![]() |
Kokpit Pesawat Komersial |
Hilangnya pesawat terbang Boeing B-777-200ER Malaysian Airlines nomor penerbangan MH-370 pada tanggal 8 Maret di tahun 2014 dengan rute Kuala Lumpur - Bejing, telah menjadi catatan sejarah paling suram bagi dunia penerbangan internasional.
Pesawat menghilang kurang dari 1 jam setelah take off yang diperkirakan masih berada di atas udara kawasan South China Sea.
Di tengah-tengah upaya yang sangat besar dari semua stake holder penerbangan sipil komersial dunia untuk dapat menyelenggarakan sistem transportasi udara global yang lebih aman dan nyaman, kita kehilangan sebuah pesawat terbang super modern dengan kemampuan terbang jarak jauh.
Lebih menyedihkan lagi, peristiwa itu sekaligus telah merengut 239 nyawa dari orang tidak berdosa yang berada di dalamnya.
Catatan suram ini merupakan tantangan besar bagi kemajuan peradaban umat manusia di bidang teknologi sistem transportasi udara global. Kemajuan teknologi memang telah sangat mempengaruhi seluruh aspek kehidupan umat manusia termasuk gaya hidup dalam bepergian menggunakan pesawat udara.
Walau sudah dilakukan upaya besar-besaran dalam mencari di mana gerangan keberadaan pesawat MH-370 yang menghilang itu, sampai detik ini masih juga belum membuahkan hasil yang dapat menjawab aneka pertanyaan berkait dengan apa gerangan yang sebenarnya menjadi penyebab utama lenyapnya pesawat terbang B-777-200ER itu.

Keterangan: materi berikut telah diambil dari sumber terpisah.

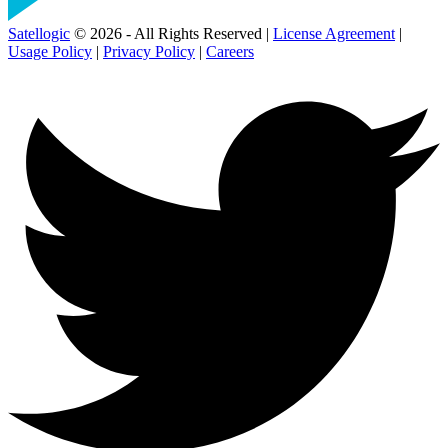
Satellogic
© 2026 - All Rights Reserved |
License Agreement
|
Usage Policy
|
Privacy Policy
|
Careers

Meskipun muncul berita sudah ditemukannya beberapa serpihan yang dicurigai bagian dari kerangka pesawat tersebut, namun pihak yang berwenang masih belum bisa memberikan penjelasan yang dapat menerangkan apa dan kenapa penerbangan Malaysia MH-370 tersebut lenyap ditelan bumi.
Beberapa waktu sebelumnya, telah terjadi rangkaian kecelakaan pesawat terbang yang juga menimpa produk teknologi mutakhir berupa pesawat terbang berteknologi tinggi yang super modern.
Padahal pesawat-pesawat terbang itu dirancang dengan teknologi canggih, yang membuatnya tidak hanya dapat dikemudikan secara otomatis akan tetapi juga dilengkapi mekanisme yang lengkap dari sebuah sistem yang dapat mengantisipasi berbagai keadaan darurat.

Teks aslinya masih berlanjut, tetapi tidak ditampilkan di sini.